Pitch

Fragments de voyages en Bolivie par un apprenti linguiste étudiant la langue des Siriono.

lundi 30 mai 2011

Des villes des villes

Dans une semaine, je dois présenter mon projet aux membres du laboratoire dans lequel je vais travailler. Pour ça, je rassemble des infos, et vous les propose du même coup. Aujourd'hui, voyons quelles cartes j'ai dans ma manche.

Voilà d'abord l'Amérique du Sud en entier. Vous voyez à l'est le bloc énorme formé par le Brésil et à l'ouest la bande verticale du Chili. Et bien la Bolivie, c'est au milieu. C'est la zone en rose sur cette carte. Ça n'a pas l'air très grand mais ça fait quand même deux fois la superficie de la France, pour moins d'habitants que la Belgique (autour du million d'hectares d'espace pour dix millions d'habitant) . Un pays enclavé, sans accès à la mer mais avec une géographie et des populations très variées.

Pour la géographie d'abord. On trouve à l'ouest deux immenses chaînes de montagne qui se baladent jusqu'au Chili et au Pérou. Entre les deux cordillères, il y a La Paz, la capitale administrative du pays. Cette zone, au dessus de trois milles mètres s'appelle l'Altiplano. C'est environ un tiers du pays.
La Paz, capitale perchée

Au sud se trouve une zone désertique et de montagnes moins hautes dans laquelle se trouve la ville de Potosí qui fut l'une des plus grande ville du monde au XVIe siècle grâce/à cause de sa mine d'argent. C'est aussi par là que se trouve Sucre, la capitale judiciaire du pays. Une ville nommée en hommage au Maréchal Sucre, qui servait Simón Bolivar dans la conquête de la Grande Colombie et la lutte pour l'autonomie.
Sucre, la richesse du colonialisme

Si on se décale un peu vers l'est on trouve une région de plaine que l'on appelle les Basses-Terres. C'est là que pousse la quinoa, le riz et la coca. La quinoa, c'est l'or vert de la Bolivie depuis quelques années. Depuis que c'est prisé par les bobos occidentaux, c'est bien plus rentable de la vendre à l'extérieur que de la manger. Du coup, les gens mangent du riz. Pour la coca, c'est une plante utilisée pour faire du thé ou mâchée pour supporter les hautes altitudes. Mais c'est un sujet qui mériterait un article à part, que je ferais sans doute une autre fois. C'est dans cette région que se trouve la ville de Santa Cruz de la Sierra, plus grande ville du pays. Une ville moderne en forme de cercle :
Santa Cruz, concentrique

Enfin, pour finir ce rapide panorama géographique, on trouve au nord-est la forêt amazonienne, séparée des montagnes par une zone de steppe intermédiaire qui constituera l'environnement dans lequel vivent les Sirionós que je vais aller rencontrer. La région au nord-est s'appelle le Béni et la capitale en est Trinidad, la ville carrée :
Trinidad, au cordeau

Au niveau des climats, et bien c'est plutôt froid en montagne et tempéré dans le reste du pays. Il y fait chaud puisque c'est en zone tropicale, mais pas excessivement. En hiver les températures peuvent même descendre jusqu'à zéro degrés, et ça sera le cas quand j'y serais (car c'est l'hémisphère sud).

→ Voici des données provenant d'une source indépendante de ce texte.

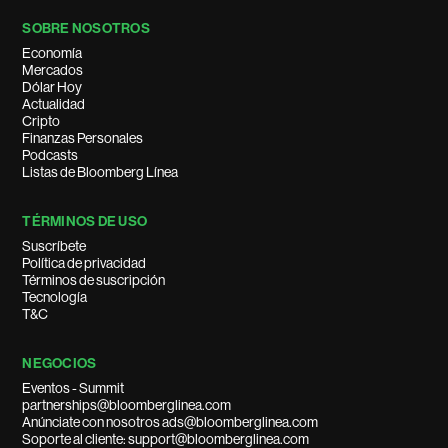
SOBRE NOSOTROS
Economía
Mercados
Dólar Hoy
Actualidad
Cripto
Finanzas Personales
Podcasts
Listas de Bloomberg Línea
TÉRMINOS DE USO
Suscríbete
Política de privacidad
Términos de suscripción
Tecnología
T&C
NEGOCIOS
Eventos - Summit
partnerships@bloomberglinea.com
Anúnciate con nosotros ads@bloomberglinea.com
Soporte al cliente: support@bloomberglinea.com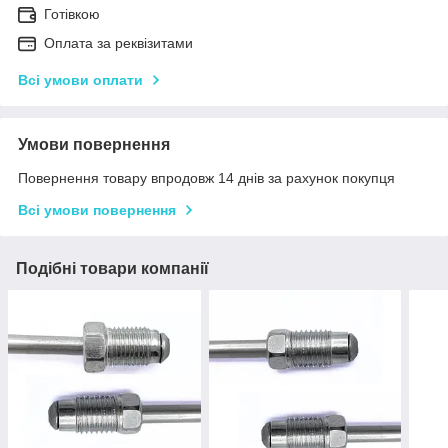
Готівкою
Оплата за реквізитами
Всі умови оплати
Умови повернення
Повернення товару впродовж 14 днів за рахунок покупця
Всі умови повернення
Подібні товари компанії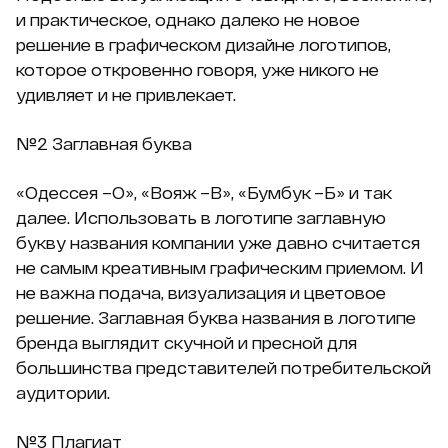
и практическое, однако далеко не новое
решение в графическом дизайне логотипов,
которое откровенно говоря, уже никого не
удивляет и не привлекает.
№2 Заглавная буква
«Одессея –О», «Вояж –В», «Бумбук –Б» и так
далее. Использовать в логотипе заглавную
букву названия компании уже давно считается
не самым креативным графическим приемом. И
не важна подача, визуализация и цветовое
решение. Заглавная буква названия в логотипе
бренда выглядит скучной и пресной для
большинства представителей потребительской
аудитории.
№3 Плагиат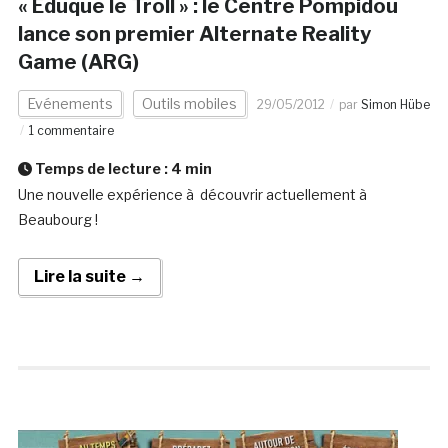
« Eduque le Troll » : le Centre Pompidou
lance son premier Alternate Reality
Game (ARG)
Evénements
Outils mobiles
29/05/2012
par
Simon Hübe
1 commentaire
Temps de lecture :
4
min
Une nouvelle expérience à découvrir actuellement à
Beaubourg !
Lire la suite →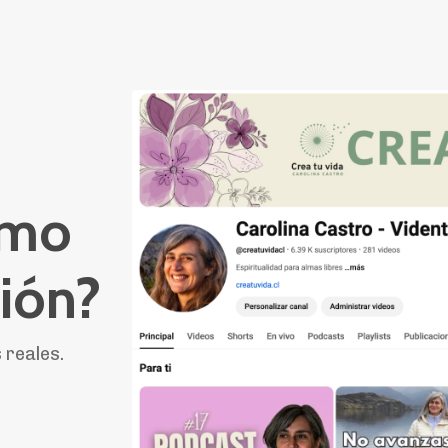
ómo
ión?
 reales.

Maintenant, au niveau des populations ! Une nouvelle carte du continent représente de façon très très schématique la façon dont s'organisent les familles de langues, donc les peuples sud-américains. C'est très très simplifié mais ça illustre le fait que la Bolivie est au carrefour de nombreuses familles de langues, d'autant plus que l'espagnol se surajoute à tout ça, car oui, les gens parlaient déjà avant que les Espagnols n'arrivent.
De façon très schématique, les aires humaines avec la Bolivie au milieu des couleurs moches.
La population de Bolivie vient donc d'un peu partout, avec pas mal de colons espagnols dans les grandes villes. Il y a principalement trois grandes populations indigènes. Dans les montagnes vivaient les incas qui parlaient diverses langues dont celles qu'ils ont choisis comme officielle est l'aymara. Cependant, les espagnols, voulant simplifier leurs échanges avec eux ont choisis le quechua. Ces deux langues sont du coup très importantes. La première est d'ailleurs la culture d'origine du président actuel, Evo Morales. Dans les plaines ce sont principalement des cultures guaranis. La situation est très complexe entre les guarani, les guarayo, les chiriguanos et les dizaines d'autres groupes distincts. Même au sein de la grande famille des guaranis (ou tupi-guarani si on parle de langue) les groupes sont aussi différents que ne le sont les français et les grecs (tous deux de famille indoeuropéenne, la filiation remonte très loin dans les deux cas).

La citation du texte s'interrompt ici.